There is nothing like the perversity of prudish sexual obsession to shake off the doldrums after a couple of unproductive weeks. When you make the mistake of laughing so hard that your daughter asks you what’s up, and, well, she’s five years old, it’s not like you really want to explain the joke at this point. So you end up saying something mitigating. I came up with, “Silly people. Silly people.”
Let us hop back a few years to Le’a Kent’s examination of homophobia and politics, called “‘Abnormal, Wrong, Unnatural and Perverse:’ Taking the Measure (9) of the Closet“, written in the wake of the Oregon Citizens’ Alliance failed 1992 effort to institutionalize Christian bigotry in that state. Ms. Kent quoted Judith Butler:
Elsewhere in her discussion of Helms’s legislation, Butler delineates the same slide from homosexuality to pedophilia to sadomasochism that informs Measure 9:
“The exploitation of children” comes [immediately after sadomasochism in the text of Helms’s legislation], at which point I begin to wonder: what reasons are there for grouping these three categories together? Do they lead to each other, as if the breaking of one taboo necessitates a virtual riot of perversion? Or is there, implicit in the sequencing and syntax of this legal text, a figure of the homosexual, apparently male, who practices sadomasochism and preys on young boys, or who practices sadomasochism with young boys, a homosexuality which is perhaps defined as sadomasochism and the exploitation of children? Perhaps this is an effort to define restrictively the sexual exploiter of children as the sadomasochistic male homosexual in order, quite conveniently, to locate the source of child sexual abuse outside the home, safeguarding the family as the unregulated sexual property of the father?

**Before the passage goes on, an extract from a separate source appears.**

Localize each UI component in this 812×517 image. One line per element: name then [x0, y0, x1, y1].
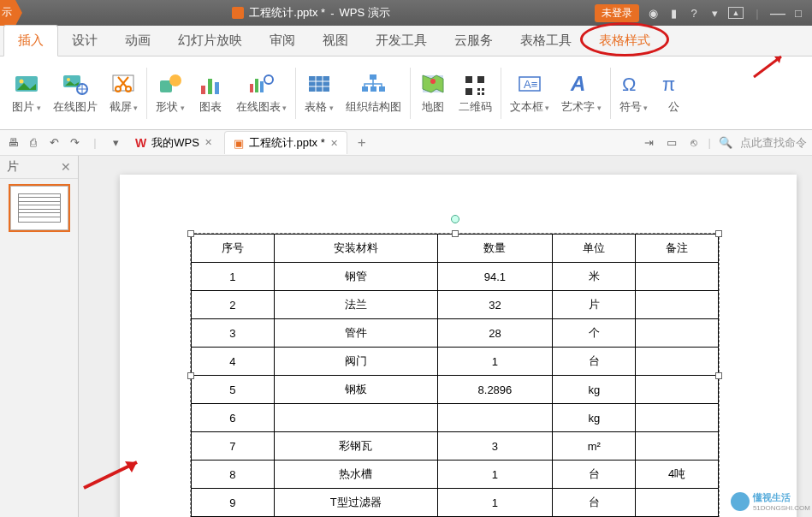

That last phrase, “unregulated sexual property of the father”, is chilling. Haunting. Downright scary. To the one, it seems a perverse assertion while, to the other, it is at worst an alternative view of common sexual traditions. Stephanie Coontz wrote, in Marriage, A History:
Reviewing the role of marriage in different societies in the past … I came to reject two widespread … theories about how marriage came into existence … the idea that marriage was invented so men could protect women and the opposite idea that it was invented so men could exploit women. Instead, marriage spoke to the needs of the larger group. It converted strangers into relatives and extended cooperative relations beyond immediate family or small band by creating far-flung networks of in-laws.
Indeed, our daughters, traditionally, have been some sort of property. They have been assets for sale or trade, often to the highest bidder. The transition in Western society toward romantic marriage is such that we now look upon arranged marriages as violative, barbaric, and repugnant. But, still, it seems we seek to hold our children as some sort of property and, as Butler suggests, one of these methods might be to dominate them sexually.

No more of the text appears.